Two days ago I went to my first real wine tasting event. I was so excited yet nervous about being surrounding by snobby middle-age high-brows. What's all the excitement about? Well, I'm not a wine afficionado and have little interest in the subject. But for the past couple of weeks I was stuck in the house, mostly confided to my office. When I would get out, it would be to get the mail or do grocery shopping or go to the blasted mall. In short, it was a typical case of cabin fever.
Now, Chris on the other hand has gotten into wine tasting. It started with a book that I got him for Christmas, "Windows on the World Complete Wine Course". Next thing I knew, my husband was leafing through the issues of Food & Wine while sipping espressos at Barnes&Noble and spending money on esoteric accessories such as a professional bottle opener and a decanter.
While working in Deland, Chris found out about the Elusive Grape wine store. He used to spend his lunch breaks there, talking to the owner, Bill, or sitting in one of the overstuffed chair in the back of the store with an old issue of a Wine Spectator. Most of the time he would emerge from the store carrying a brown paper bag with a bottle or two. Chris even signed up for a 5-week Wine Appreciation course at a local community college. And so our spare closet was converted into a wine-cellar, our Wednesday nights at B&N were moved to Thursdays, and our wine glasses were filled with Merlots, Shirazes, and Cabernets on most evenings.
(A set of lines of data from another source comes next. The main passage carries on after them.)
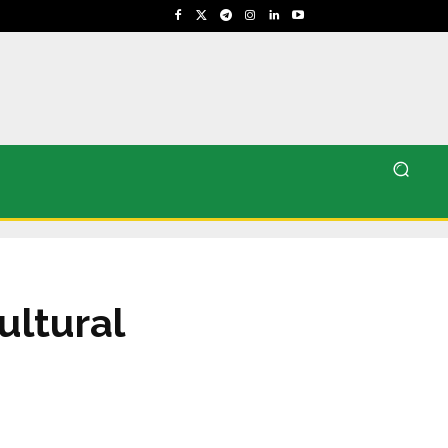
ultural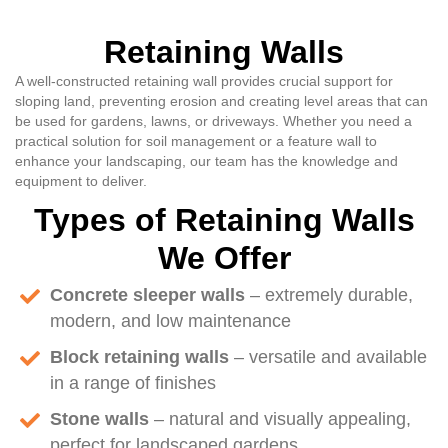
Retaining Walls
A well-constructed retaining wall provides crucial support for
sloping land, preventing erosion and creating level areas that can
be used for gardens, lawns, or driveways. Whether you need a
practical solution for soil management or a feature wall to
enhance your landscaping, our team has the knowledge and
equipment to deliver.
Types of Retaining Walls
We Offer
Concrete sleeper walls
– extremely durable,
modern, and low maintenance
Block retaining walls
– versatile and available
in a range of finishes
Stone walls
– natural and visually appealing,
perfect for landscaped gardens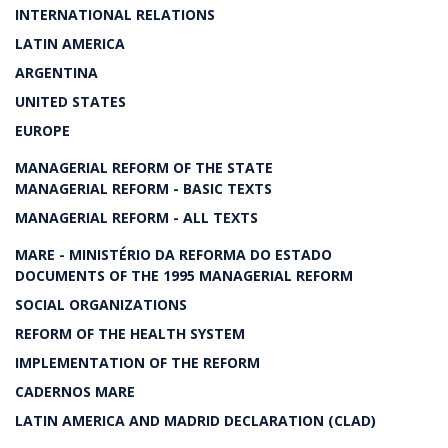
INTERNATIONAL RELATIONS
LATIN AMERICA
ARGENTINA
UNITED STATES
EUROPE
MANAGERIAL REFORM OF THE STATE
MANAGERIAL REFORM - BASIC TEXTS
MANAGERIAL REFORM - ALL TEXTS
MARE - MINISTÉRIO DA REFORMA DO ESTADO
DOCUMENTS OF THE 1995 MANAGERIAL REFORM
SOCIAL ORGANIZATIONS
REFORM OF THE HEALTH SYSTEM
IMPLEMENTATION OF THE REFORM
CADERNOS MARE
LATIN AMERICA AND MADRID DECLARATION (CLAD)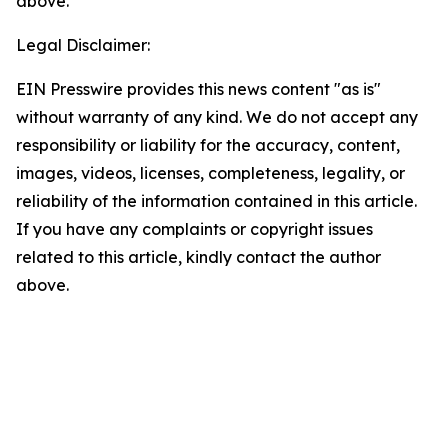
above.
Legal Disclaimer:
EIN Presswire provides this news content "as is"
without warranty of any kind. We do not accept any
responsibility or liability for the accuracy, content,
images, videos, licenses, completeness, legality, or
reliability of the information contained in this article.
If you have any complaints or copyright issues
related to this article, kindly contact the author
above.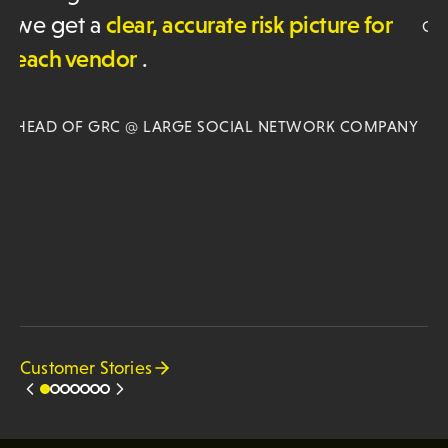
co
GRC LEADER @SOFTWARE COMPANY
in
an
or
NY
JA
SO
Customer Stories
And that's how we ended up at the Elusive Grape's wine event a couple of days ago. We paid $10 each, got our glasses and duly entered our names in a raffle. Inside, a 100 or so people, all middle-aged and all with glasses in hand, were standing in the ailes between the wine racks, crowding around the counter, occupying every nook and crany of the lounge, and even spilling over to the sidewalk and into the back alley. Deland is a small town and most of the guests knew not only each other, but each other's friends, bosses, and most family members several generations back. We were clearly the outsiders. Feeling slightly (read: very) uncomfortable in this convivial atmosphere, I was pretending to study the labels while tasting some red wine. As I said, I can't tell the difference between a Merlot and a Cabernet, nor can I taste smoky flavor, ripe cherries, leather or any other tastes that supposedly are present in wine (I guess part of the problem is that I never bothered to spend time munching on BBQ chips or licking leather belts). My wine descriptives are generally limited to "dry, spicy, sweet, fruity, watery, and bitter". If it's not too dry or bitter, it's a good wine as far as I'm concerned. (here's a good article).
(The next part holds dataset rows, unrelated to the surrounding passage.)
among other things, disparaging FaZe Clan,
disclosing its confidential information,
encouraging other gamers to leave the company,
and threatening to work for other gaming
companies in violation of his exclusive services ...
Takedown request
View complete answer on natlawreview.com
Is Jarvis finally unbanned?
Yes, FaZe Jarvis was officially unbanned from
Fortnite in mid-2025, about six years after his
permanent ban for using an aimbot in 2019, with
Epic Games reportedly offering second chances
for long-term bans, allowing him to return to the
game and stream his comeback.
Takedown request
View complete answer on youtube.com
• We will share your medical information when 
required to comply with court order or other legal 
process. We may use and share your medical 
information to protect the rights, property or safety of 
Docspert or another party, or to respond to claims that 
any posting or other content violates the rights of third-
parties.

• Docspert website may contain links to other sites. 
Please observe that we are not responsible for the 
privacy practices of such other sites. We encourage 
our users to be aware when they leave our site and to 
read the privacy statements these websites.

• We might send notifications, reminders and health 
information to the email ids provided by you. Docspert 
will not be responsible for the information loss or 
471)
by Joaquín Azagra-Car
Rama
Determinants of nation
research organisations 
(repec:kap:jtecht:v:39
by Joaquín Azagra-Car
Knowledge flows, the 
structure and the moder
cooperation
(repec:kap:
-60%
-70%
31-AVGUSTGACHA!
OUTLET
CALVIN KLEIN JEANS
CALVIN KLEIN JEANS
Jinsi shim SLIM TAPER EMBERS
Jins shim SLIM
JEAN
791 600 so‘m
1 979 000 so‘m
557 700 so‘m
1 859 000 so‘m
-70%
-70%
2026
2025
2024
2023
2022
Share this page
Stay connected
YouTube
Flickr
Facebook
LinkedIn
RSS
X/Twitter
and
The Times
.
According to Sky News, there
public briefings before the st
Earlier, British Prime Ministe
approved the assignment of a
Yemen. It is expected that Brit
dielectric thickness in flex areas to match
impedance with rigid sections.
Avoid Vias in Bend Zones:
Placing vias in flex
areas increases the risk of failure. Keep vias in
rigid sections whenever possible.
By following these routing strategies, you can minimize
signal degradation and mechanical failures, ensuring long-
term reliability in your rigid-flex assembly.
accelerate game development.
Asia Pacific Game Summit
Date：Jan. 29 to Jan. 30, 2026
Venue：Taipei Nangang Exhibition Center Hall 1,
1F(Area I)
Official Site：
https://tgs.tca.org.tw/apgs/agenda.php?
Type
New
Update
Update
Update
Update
Nevertheless, things started looking up as I discovered the Chocolate Amore, a dessert Merlot with a distinct flavor and taste of all the warmth and spicyness of a raising-and-hazelnut dark chocolate bar. Now, that was a find worth the money! Perfectly content, I retired to the lounge with my perfect wine while Chris was breaking "one bottle at a time" rule and buying half the store's inventory. I forgave him for his acquisition included a bottle of my new chocolate obsession.
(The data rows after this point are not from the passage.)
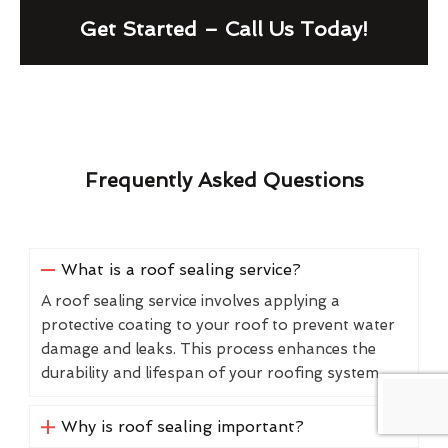
Get Started – Call Us Today!
Frequently Asked Questions
What is a roof sealing service?
A roof sealing service involves applying a
protective coating to your roof to prevent water
damage and leaks. This process enhances the
durability and lifespan of your roofing system.
Why is roof sealing important?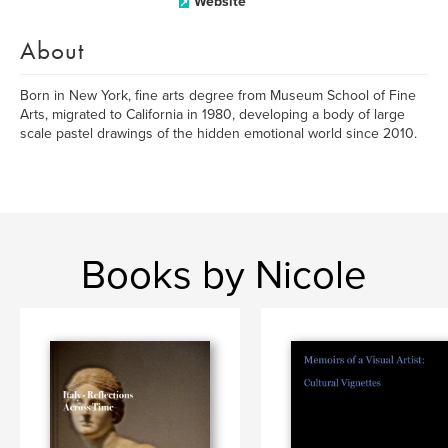
Website
About
Born in New York, fine arts degree from Museum School of Fine
Arts, migrated to California in 1980, developing a body of large
scale pastel drawings of the hidden emotional world since 2010.
Books by Nicole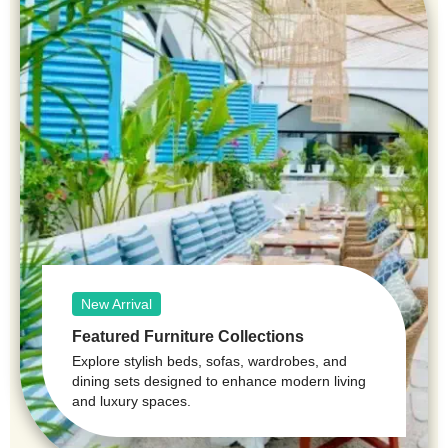
New Arrival
Featured Furniture Collections
Explore stylish beds, sofas, wardrobes, and
dining sets designed to enhance modern living
and luxury spaces.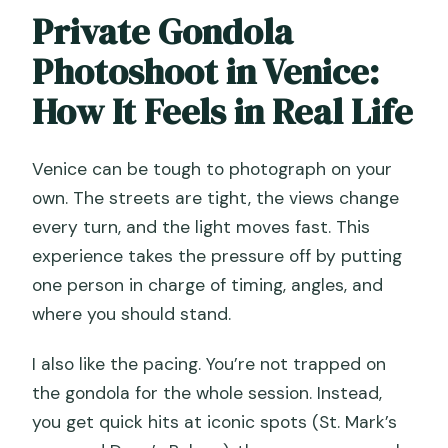
Private Gondola
Photoshoot in Venice:
How It Feels in Real Life
Venice can be tough to photograph on your
own. The streets are tight, the views change
every turn, and the light moves fast. This
experience takes the pressure off by putting
one person in charge of timing, angles, and
where you should stand.
I also like the pacing. You’re not trapped on
the gondola for the whole session. Instead,
you get quick hits at iconic spots (St. Mark’s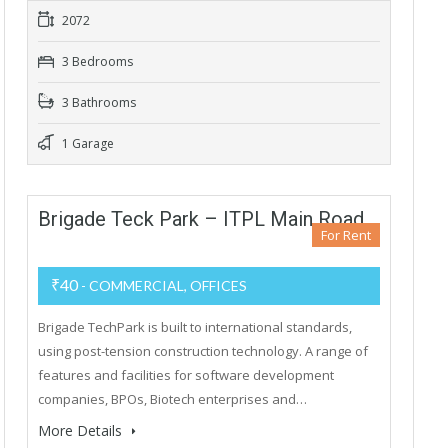
2072
3 Bedrooms
3 Bathrooms
1 Garage
Brigade Teck Park – ITPL Main Road
For Rent
₹40
- COMMERCIAL, OFFICES
Brigade TechPark is built to international standards,
using post-tension construction technology. A range of
features and facilities for software development
companies, BPOs, Biotech enterprises and…
More Details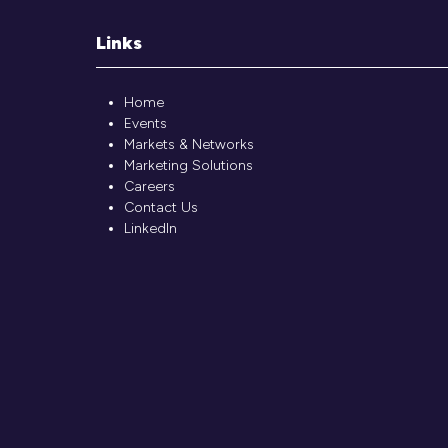
Links
Home
Events
Markets & Networks
Marketing Solutions
Careers
Contact Us
LinkedIn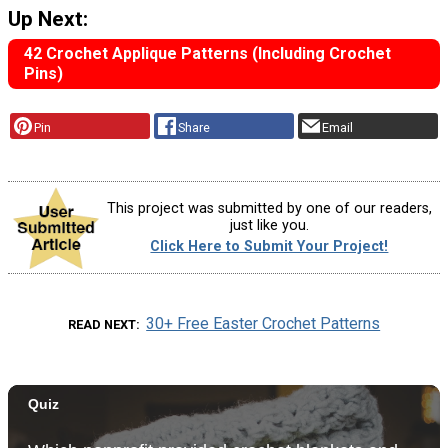
Up Next:
42 Crochet Applique Patterns (Including Crochet
Pins)
Pin
Share
Email
This project was submitted by one of our readers,
just like you.
Click Here to Submit Your Project!
30+ Free Easter Crochet Patterns
READ NEXT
Soon enough we started some perfectly delightful and non-commital conversation with some perfectly middle-aged people. Hours later we emerged from the store into the perfect summery breeze and quietness, walked along the perfectly quaint streets of Downtown Deland back to our perfect little economy-size answer to the rising gas prices, and drove 30 perfectly safe miles back to our perfectly simple and inviting house.